Aminoguanidine effects on nerve blood flow, vascular permeability, electrophysiology, and oxygen free radicals

Since advanced glycosylation end products have been suggested to mediate hyperglycemia-induced microvascular atherogenesis and because aminoguanidine (AG) prevents their generation, we examined whether AG could prevent or ameliorate the physiologic and biochemical indices of streptozotocin (STZ)-induced experimental diabetic neuropathy. Four groups of adult Sprague-Dawley rats were studied: group I received STZ plus AG (25 mg·kg^-1·day^-1), group II received STZ plus AG (50 mg·kg^-1·day^-1), group III received STZ alone, and group IV was a control. We monitored conduction and action potential amplitudes serially in sciatic-tibial and caudal nerves, nerve blood flow, oxygen free radical activity (conjugated dienes and hydroperoxides), and the product of the permeability coefficient and surface area to ¹²⁵I-labeled albumin. STZ-induced diabetes (group III) caused a 57% reduction in nerve blood flow and in abnormal nerve conduction and amplitudes and a 60% increase in conjugated dienes.
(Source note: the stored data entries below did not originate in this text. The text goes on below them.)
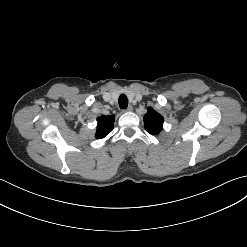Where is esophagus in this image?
<instances>
[{"label":"esophagus","instance_id":"esophagus-1","mask_svg":"<svg viewBox=\"0 0 247 247\" xmlns=\"http://www.w3.org/2000/svg\"><path fill=\"white\" fill-rule=\"evenodd\" d=\"M132 110H133L132 106H128L126 109H123V112H130Z\"/></svg>","mask_w":247,"mask_h":247}]
</instances>
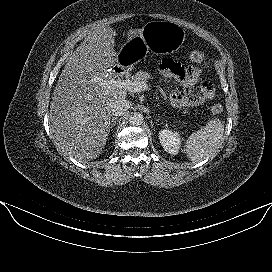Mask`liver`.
Listing matches in <instances>:
<instances>
[{
	"label": "liver",
	"mask_w": 272,
	"mask_h": 272,
	"mask_svg": "<svg viewBox=\"0 0 272 272\" xmlns=\"http://www.w3.org/2000/svg\"><path fill=\"white\" fill-rule=\"evenodd\" d=\"M141 31L130 29L127 40ZM116 36L110 27L90 32L69 58L54 89L50 105L53 137L75 159L92 160L102 153L111 129V104L127 95L124 89H107L95 81L109 80L107 68L119 66Z\"/></svg>",
	"instance_id": "6515ba94"
}]
</instances>
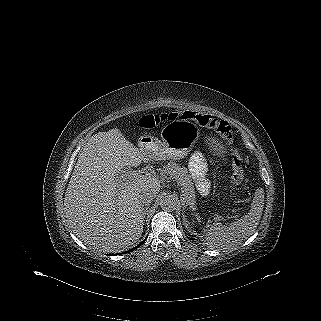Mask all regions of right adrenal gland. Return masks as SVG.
<instances>
[{"mask_svg": "<svg viewBox=\"0 0 321 321\" xmlns=\"http://www.w3.org/2000/svg\"><path fill=\"white\" fill-rule=\"evenodd\" d=\"M146 210H147V208L145 209L144 214H146Z\"/></svg>", "mask_w": 321, "mask_h": 321, "instance_id": "right-adrenal-gland-1", "label": "right adrenal gland"}]
</instances>
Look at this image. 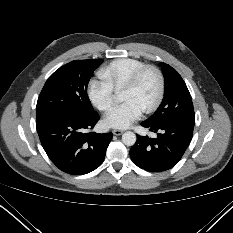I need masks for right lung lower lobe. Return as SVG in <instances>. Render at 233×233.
Segmentation results:
<instances>
[{"label":"right lung lower lobe","instance_id":"1","mask_svg":"<svg viewBox=\"0 0 233 233\" xmlns=\"http://www.w3.org/2000/svg\"><path fill=\"white\" fill-rule=\"evenodd\" d=\"M99 120L97 112L85 116H54L36 122L41 144L50 160L72 175L87 174L104 161L112 133H84Z\"/></svg>","mask_w":233,"mask_h":233}]
</instances>
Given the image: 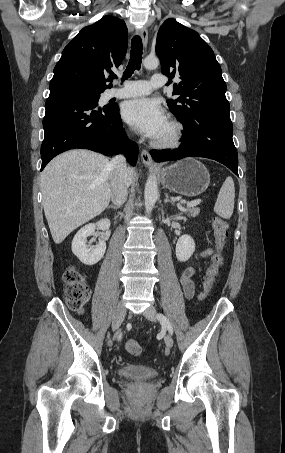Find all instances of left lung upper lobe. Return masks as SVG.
<instances>
[{"mask_svg": "<svg viewBox=\"0 0 285 453\" xmlns=\"http://www.w3.org/2000/svg\"><path fill=\"white\" fill-rule=\"evenodd\" d=\"M156 53L162 72L181 80L173 86V95L180 96L167 102L181 122L201 114L230 117L221 67L196 31L167 19L158 31Z\"/></svg>", "mask_w": 285, "mask_h": 453, "instance_id": "left-lung-upper-lobe-1", "label": "left lung upper lobe"}]
</instances>
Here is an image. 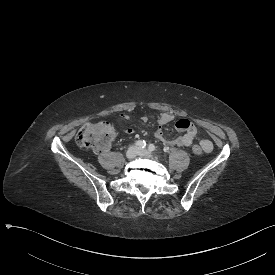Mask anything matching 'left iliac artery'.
<instances>
[{"label": "left iliac artery", "instance_id": "1", "mask_svg": "<svg viewBox=\"0 0 275 275\" xmlns=\"http://www.w3.org/2000/svg\"><path fill=\"white\" fill-rule=\"evenodd\" d=\"M148 149H149V151H151V152H154V151H157V150H158V148H157L154 144H150V145L148 146Z\"/></svg>", "mask_w": 275, "mask_h": 275}]
</instances>
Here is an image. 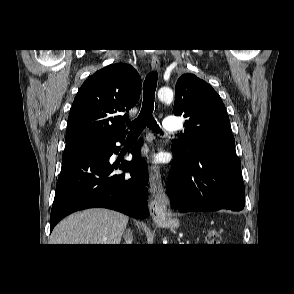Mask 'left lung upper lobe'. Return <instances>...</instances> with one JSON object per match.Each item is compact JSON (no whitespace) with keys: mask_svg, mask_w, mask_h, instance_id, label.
Returning <instances> with one entry per match:
<instances>
[{"mask_svg":"<svg viewBox=\"0 0 294 294\" xmlns=\"http://www.w3.org/2000/svg\"><path fill=\"white\" fill-rule=\"evenodd\" d=\"M173 111L174 115H183L187 120L183 140H175L172 150L182 156L196 151L236 155L225 106L207 82L193 74L180 76Z\"/></svg>","mask_w":294,"mask_h":294,"instance_id":"1","label":"left lung upper lobe"}]
</instances>
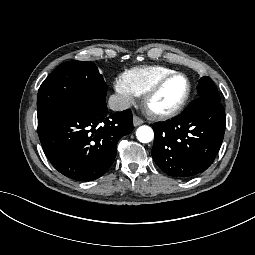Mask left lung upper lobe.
I'll return each mask as SVG.
<instances>
[{
    "label": "left lung upper lobe",
    "instance_id": "left-lung-upper-lobe-1",
    "mask_svg": "<svg viewBox=\"0 0 255 255\" xmlns=\"http://www.w3.org/2000/svg\"><path fill=\"white\" fill-rule=\"evenodd\" d=\"M199 97L211 98L215 101L220 102L219 92L209 77H202L197 87Z\"/></svg>",
    "mask_w": 255,
    "mask_h": 255
}]
</instances>
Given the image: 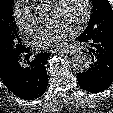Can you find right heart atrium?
<instances>
[{"label":"right heart atrium","instance_id":"obj_1","mask_svg":"<svg viewBox=\"0 0 113 113\" xmlns=\"http://www.w3.org/2000/svg\"><path fill=\"white\" fill-rule=\"evenodd\" d=\"M12 17L20 32L28 34L35 30V17L26 1L15 0L12 6Z\"/></svg>","mask_w":113,"mask_h":113}]
</instances>
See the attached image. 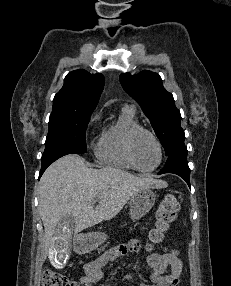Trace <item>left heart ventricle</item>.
Returning <instances> with one entry per match:
<instances>
[{
    "instance_id": "1",
    "label": "left heart ventricle",
    "mask_w": 231,
    "mask_h": 286,
    "mask_svg": "<svg viewBox=\"0 0 231 286\" xmlns=\"http://www.w3.org/2000/svg\"><path fill=\"white\" fill-rule=\"evenodd\" d=\"M133 152L138 166L142 169H151L158 162V148L153 139L147 134H140L136 138Z\"/></svg>"
}]
</instances>
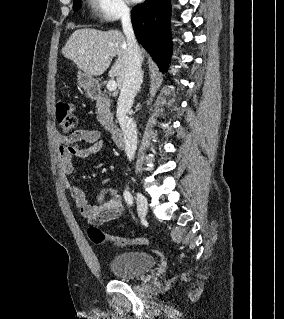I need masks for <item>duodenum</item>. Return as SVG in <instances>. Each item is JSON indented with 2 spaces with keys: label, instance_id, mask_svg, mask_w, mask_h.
Returning a JSON list of instances; mask_svg holds the SVG:
<instances>
[{
  "label": "duodenum",
  "instance_id": "410a0bca",
  "mask_svg": "<svg viewBox=\"0 0 284 319\" xmlns=\"http://www.w3.org/2000/svg\"><path fill=\"white\" fill-rule=\"evenodd\" d=\"M91 97L98 99L100 97L98 91L92 89L90 91ZM104 128L110 133L113 142L117 147H123L125 144V137L122 131L112 122H106Z\"/></svg>",
  "mask_w": 284,
  "mask_h": 319
}]
</instances>
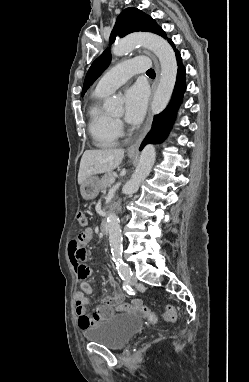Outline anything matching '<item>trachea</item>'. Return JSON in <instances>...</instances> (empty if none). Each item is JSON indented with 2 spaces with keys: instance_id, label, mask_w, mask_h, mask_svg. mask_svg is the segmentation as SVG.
Masks as SVG:
<instances>
[{
  "instance_id": "trachea-1",
  "label": "trachea",
  "mask_w": 249,
  "mask_h": 382,
  "mask_svg": "<svg viewBox=\"0 0 249 382\" xmlns=\"http://www.w3.org/2000/svg\"><path fill=\"white\" fill-rule=\"evenodd\" d=\"M146 74L148 75H151V74H155V71L153 69H149Z\"/></svg>"
}]
</instances>
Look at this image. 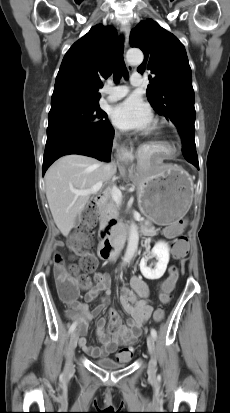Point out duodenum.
<instances>
[{"label": "duodenum", "mask_w": 230, "mask_h": 413, "mask_svg": "<svg viewBox=\"0 0 230 413\" xmlns=\"http://www.w3.org/2000/svg\"><path fill=\"white\" fill-rule=\"evenodd\" d=\"M106 195L107 193L105 191L99 193L95 199V203L101 205L105 201ZM120 234L121 228L116 222L109 221L105 225L102 231V240L98 249L101 259L107 260L117 253Z\"/></svg>", "instance_id": "1"}]
</instances>
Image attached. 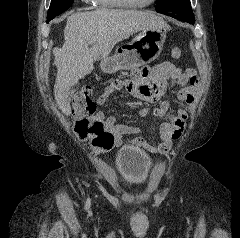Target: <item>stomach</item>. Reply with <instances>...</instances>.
Wrapping results in <instances>:
<instances>
[{"label":"stomach","instance_id":"obj_1","mask_svg":"<svg viewBox=\"0 0 240 238\" xmlns=\"http://www.w3.org/2000/svg\"><path fill=\"white\" fill-rule=\"evenodd\" d=\"M167 29L149 27L142 30L130 43L116 49L114 56L101 62L106 73L129 70L154 61L159 57L166 39Z\"/></svg>","mask_w":240,"mask_h":238}]
</instances>
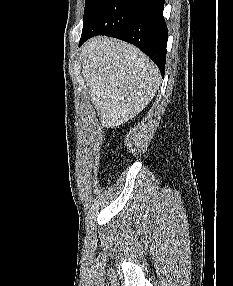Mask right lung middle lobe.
I'll use <instances>...</instances> for the list:
<instances>
[{"mask_svg": "<svg viewBox=\"0 0 233 286\" xmlns=\"http://www.w3.org/2000/svg\"><path fill=\"white\" fill-rule=\"evenodd\" d=\"M99 1L100 0H85L84 20L88 17Z\"/></svg>", "mask_w": 233, "mask_h": 286, "instance_id": "dd1d6c3e", "label": "right lung middle lobe"}]
</instances>
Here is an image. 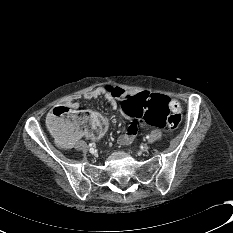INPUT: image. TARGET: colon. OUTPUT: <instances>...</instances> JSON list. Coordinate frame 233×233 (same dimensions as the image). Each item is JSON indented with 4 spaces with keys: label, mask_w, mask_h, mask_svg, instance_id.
<instances>
[{
    "label": "colon",
    "mask_w": 233,
    "mask_h": 233,
    "mask_svg": "<svg viewBox=\"0 0 233 233\" xmlns=\"http://www.w3.org/2000/svg\"><path fill=\"white\" fill-rule=\"evenodd\" d=\"M120 113L127 118H142V123L158 128L176 130L182 121L180 104L170 98L154 93H140L136 97L124 98L119 105ZM72 111L66 105L55 106L49 117L48 126L55 136L96 133L104 123L92 112L82 111L76 120H71ZM88 134V133H87Z\"/></svg>",
    "instance_id": "1"
}]
</instances>
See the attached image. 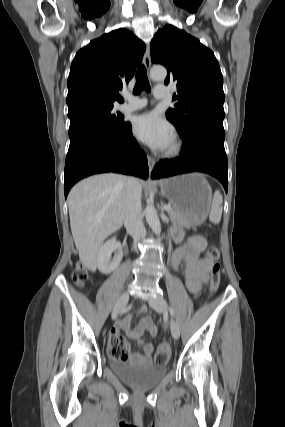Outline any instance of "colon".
<instances>
[{"label":"colon","instance_id":"5ec220e1","mask_svg":"<svg viewBox=\"0 0 285 427\" xmlns=\"http://www.w3.org/2000/svg\"><path fill=\"white\" fill-rule=\"evenodd\" d=\"M208 257L212 264L210 267V289L212 293H215L221 281V265L219 262L220 251L216 245H212L208 249ZM73 278L78 286H82L89 280V273L87 269L82 265L78 264L73 273ZM110 355L118 362L124 363L128 360L130 350L127 341L122 337H113L110 341ZM170 356V346L163 343L159 346L155 356L154 363L158 367L166 365Z\"/></svg>","mask_w":285,"mask_h":427}]
</instances>
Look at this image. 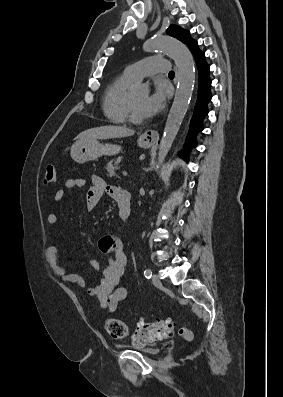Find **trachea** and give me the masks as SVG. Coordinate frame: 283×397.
<instances>
[{"instance_id":"3493384b","label":"trachea","mask_w":283,"mask_h":397,"mask_svg":"<svg viewBox=\"0 0 283 397\" xmlns=\"http://www.w3.org/2000/svg\"><path fill=\"white\" fill-rule=\"evenodd\" d=\"M174 75H175V74H174L173 71H170L169 74H168L169 77H174Z\"/></svg>"}]
</instances>
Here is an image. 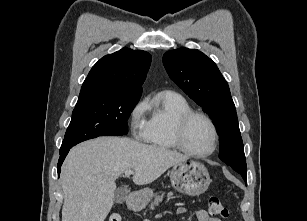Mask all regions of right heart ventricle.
Returning <instances> with one entry per match:
<instances>
[{"instance_id": "right-heart-ventricle-1", "label": "right heart ventricle", "mask_w": 307, "mask_h": 221, "mask_svg": "<svg viewBox=\"0 0 307 221\" xmlns=\"http://www.w3.org/2000/svg\"><path fill=\"white\" fill-rule=\"evenodd\" d=\"M150 118L146 126L145 140L163 149H176L175 126L183 114L192 110L188 101L178 93L165 91L147 103Z\"/></svg>"}]
</instances>
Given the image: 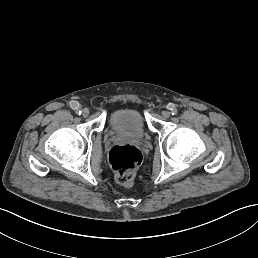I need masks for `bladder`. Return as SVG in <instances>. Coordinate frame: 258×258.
Returning a JSON list of instances; mask_svg holds the SVG:
<instances>
[{
    "mask_svg": "<svg viewBox=\"0 0 258 258\" xmlns=\"http://www.w3.org/2000/svg\"><path fill=\"white\" fill-rule=\"evenodd\" d=\"M112 129L123 136L140 138L146 133V123L143 115L133 109L119 110L110 119Z\"/></svg>",
    "mask_w": 258,
    "mask_h": 258,
    "instance_id": "bladder-1",
    "label": "bladder"
}]
</instances>
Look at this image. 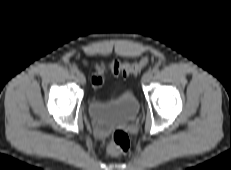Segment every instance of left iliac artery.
Here are the masks:
<instances>
[{"instance_id":"1","label":"left iliac artery","mask_w":231,"mask_h":170,"mask_svg":"<svg viewBox=\"0 0 231 170\" xmlns=\"http://www.w3.org/2000/svg\"><path fill=\"white\" fill-rule=\"evenodd\" d=\"M153 72H154V73H158V72H159V67H158V66H155V67L153 68Z\"/></svg>"}]
</instances>
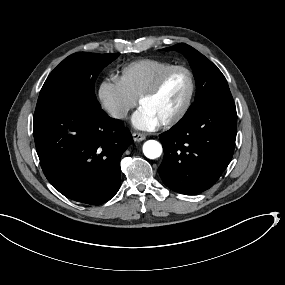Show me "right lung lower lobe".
I'll return each mask as SVG.
<instances>
[{
  "label": "right lung lower lobe",
  "instance_id": "98d812e1",
  "mask_svg": "<svg viewBox=\"0 0 285 285\" xmlns=\"http://www.w3.org/2000/svg\"><path fill=\"white\" fill-rule=\"evenodd\" d=\"M33 135L46 178L65 197L101 205L119 190L121 155L133 143L123 122L63 104L34 115Z\"/></svg>",
  "mask_w": 285,
  "mask_h": 285
}]
</instances>
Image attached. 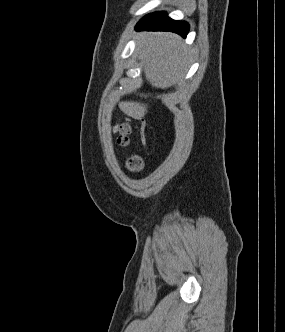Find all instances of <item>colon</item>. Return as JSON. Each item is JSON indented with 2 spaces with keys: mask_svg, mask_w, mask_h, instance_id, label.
Segmentation results:
<instances>
[{
  "mask_svg": "<svg viewBox=\"0 0 285 332\" xmlns=\"http://www.w3.org/2000/svg\"><path fill=\"white\" fill-rule=\"evenodd\" d=\"M116 131L118 133L117 143L121 147H126L130 141L131 125L128 120L120 122L116 125ZM127 168L131 172H139L143 168V160L138 156L130 157L127 160Z\"/></svg>",
  "mask_w": 285,
  "mask_h": 332,
  "instance_id": "colon-1",
  "label": "colon"
}]
</instances>
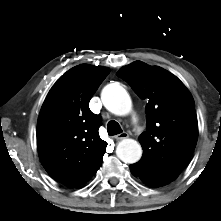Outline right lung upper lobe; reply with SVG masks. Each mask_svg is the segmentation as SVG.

Nerve blood flow was normalized by 8 weeks with AG (groups I and II) and conduction was significantly improved, in a dose-dependent manner, by 16 and 24 weeks in sciatic-tibial and caudal nerves, respectively. The permeability coefficient was not impaired, suggesting a normal blood-nerve barrier function for albumin, and the oxygen free-radical indices were not ameliorated by AG. We suggest that AG reverses nerve ischemia and more gradually improves their electrophysiology by an action on nerve microvessels. AG may have potential in the treatment of diabetic neuropathy.